Paralelamente, quer por legislação comunitária, quer por imposições municipais, nacionais ou de lobbying dos diferentes operadores e concessionários, o edifício legislativo que regula os licenciamentos da construção foi crescendo num amontoado inorgânico de leis, regulamentos e portarias, que soma mais de 2500 à data. A tudo se acrescem certificações e certificados, verificações e atestados, fichas técnicas e apólices de seguros, termos de responsabilidade e de idoneidade, planos de saúde e de segurança, numa vertigem burocrática sem precedentes. Até os "pobres" bancos na hora final de conceder o crédito bancário ficam confusos perante a abundância de certificações que acham que devem exigir.
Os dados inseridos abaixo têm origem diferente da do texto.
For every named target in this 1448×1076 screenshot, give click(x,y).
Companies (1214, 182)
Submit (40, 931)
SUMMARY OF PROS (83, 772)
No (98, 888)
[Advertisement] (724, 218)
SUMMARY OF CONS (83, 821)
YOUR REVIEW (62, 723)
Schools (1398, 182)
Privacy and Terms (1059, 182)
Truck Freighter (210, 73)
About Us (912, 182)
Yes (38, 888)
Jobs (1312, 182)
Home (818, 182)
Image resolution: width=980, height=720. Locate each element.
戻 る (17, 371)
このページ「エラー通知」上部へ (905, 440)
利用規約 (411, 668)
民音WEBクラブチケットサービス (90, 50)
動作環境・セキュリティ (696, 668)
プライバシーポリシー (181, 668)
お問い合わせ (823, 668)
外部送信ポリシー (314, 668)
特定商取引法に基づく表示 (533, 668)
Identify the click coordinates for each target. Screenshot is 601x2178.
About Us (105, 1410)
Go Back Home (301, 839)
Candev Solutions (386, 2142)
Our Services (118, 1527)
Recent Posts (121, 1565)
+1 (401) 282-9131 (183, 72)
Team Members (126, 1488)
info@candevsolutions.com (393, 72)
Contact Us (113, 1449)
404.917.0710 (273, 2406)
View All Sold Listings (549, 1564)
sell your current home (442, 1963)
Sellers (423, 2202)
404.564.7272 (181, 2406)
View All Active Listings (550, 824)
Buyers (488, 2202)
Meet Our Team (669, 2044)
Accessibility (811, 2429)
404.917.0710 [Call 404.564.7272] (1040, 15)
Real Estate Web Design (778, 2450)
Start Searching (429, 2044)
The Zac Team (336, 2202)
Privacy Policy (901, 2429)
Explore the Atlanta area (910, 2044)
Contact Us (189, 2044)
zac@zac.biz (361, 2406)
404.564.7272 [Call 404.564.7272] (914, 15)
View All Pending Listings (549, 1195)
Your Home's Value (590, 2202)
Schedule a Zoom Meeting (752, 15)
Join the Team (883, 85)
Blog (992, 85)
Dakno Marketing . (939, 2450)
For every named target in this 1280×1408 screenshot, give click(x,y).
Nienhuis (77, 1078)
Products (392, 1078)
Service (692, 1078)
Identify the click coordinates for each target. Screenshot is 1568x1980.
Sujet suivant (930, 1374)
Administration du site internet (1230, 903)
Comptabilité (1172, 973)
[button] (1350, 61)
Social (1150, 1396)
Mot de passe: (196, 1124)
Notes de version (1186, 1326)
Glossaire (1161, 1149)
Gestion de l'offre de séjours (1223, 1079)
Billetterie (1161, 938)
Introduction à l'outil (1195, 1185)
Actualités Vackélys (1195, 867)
Chegados aqui, verificamos que o que diferencia hoje a casa de um rico da de um pobre é o mármore da casa de banho, os móveis da cozinha e o código postal. Tudo o resto, por estrita imposição legal, é semelhante. Ou seja, é quase impossível hoje construir habitação económica ou a custos controlados, porque o legislador foi maximalista em todas as opções. Exemplos: a rotação de uma cadeira de rodas numa casa de banho acessível a deficientes em Espanha são 1,20m; em Portugal, 1,50m. E ainda nos nossos vizinhos, porque é que a largura mínima dos corredores são 0,90m e em Portugal 1,10m? E porque é que um T3 tem obrigatoriamente de ser ventilado em duas fachadas e as zonas de dormir têm de ser segregadas das zonas sociais? Quem foi o cientista social que chamou a si estas decisões e com que base sanitária ou social? E porque é que em plena era do wi-fi, em Portugal, todos os quartos, salas e cozinhas têm de estar equipados com ficha de Internet e de televisão, como se o nosso desígnio social na transição digital da família passasse por enfiar com as crianças nos quartos a jogar League of Legends? Este último a justificar-se apenas pelo frete do legislador aos operadores de telecomunicações e energia.

Num país rico, como a Suíça, é possível construir um edifício de quatro pisos com apenas um elevador em torno de uma escada aberta (como nós, aliás, construíamos até aos anos 80). Já em Portugal, actualmente, são obrigatórios dois elevadores e a uma escada enclausurada corta-fogo.

E o automóvel, esse ser inanimado de metal e borracha, continua com um lugar central na política de habitação e, seja rico ou pobre, chama a si o mesmo número de lugares por fogo. São dezenas de milhares de metros quadrados de caves de estacionamento construídas com o PRR para dar guarida ao "popó". Será que isto faz sentido para um modelo prospectivo de habitação acessível, quer em termos do tempo e esforço de construção, quer em termos de custo?

Perante isto, que dizer das proclamadas “vias verdes” para os “licenciamentos zero”? O que é isso, perguntam os nossos colegas arquitectos, paisagistas, urbanistas e engenheiros na função pública? Porque é que insistimos na analogia automobilística para algo que é o seu absoluto oposto? Lento, complexo e burocrático. No país das vacas voadoras e da modernização administrativa, não existe um modelo único de submissão dos projectos. Cada plataforma municipal tem diferentes exigências e critérios de medição de áreas cobertas, de caves, balanços e varandas, já para não falar dos casos em que não é sequer possível a submissão electrónica. Fala-se numa plataforma única para breve, financiada pelo PRR. A ver vamos.

O próximo executivo, qualquer que seja a sensibilidade política, deve recolher propostas objectivas e informadas de um grupo alargado de técnicos experientes — sem desprezar aspectos positivos que possam até estar já contemplados no pacote legislativo do novo Código da Construção — e ir ao fundo destas questões, ponto por ponto e reduzir, simplificar, cortar, limitar e resolver. Num modelo, espero eu, minimalista, que permitia às pessoas mais pobres voltarem a conseguir ter casa; não necessariamente a casa perfeita sob os mais exigentes padrões europeus, mas uma casa bem construída e a valores comportáveis para os seus rendimentos.

Como arquitecto, lembro com alguma saudade as cooperativas de habitação que projectámos nos idos anos 90. Como foi possível, há escassos 25-30 anos, entregar dezenas de fogos de qualidade para a classe média que hoje nos parecem de luxo? Parafraseando Charles de Gaulle, a habitação é um assunto demasiado sério para ser deixado aos políticos.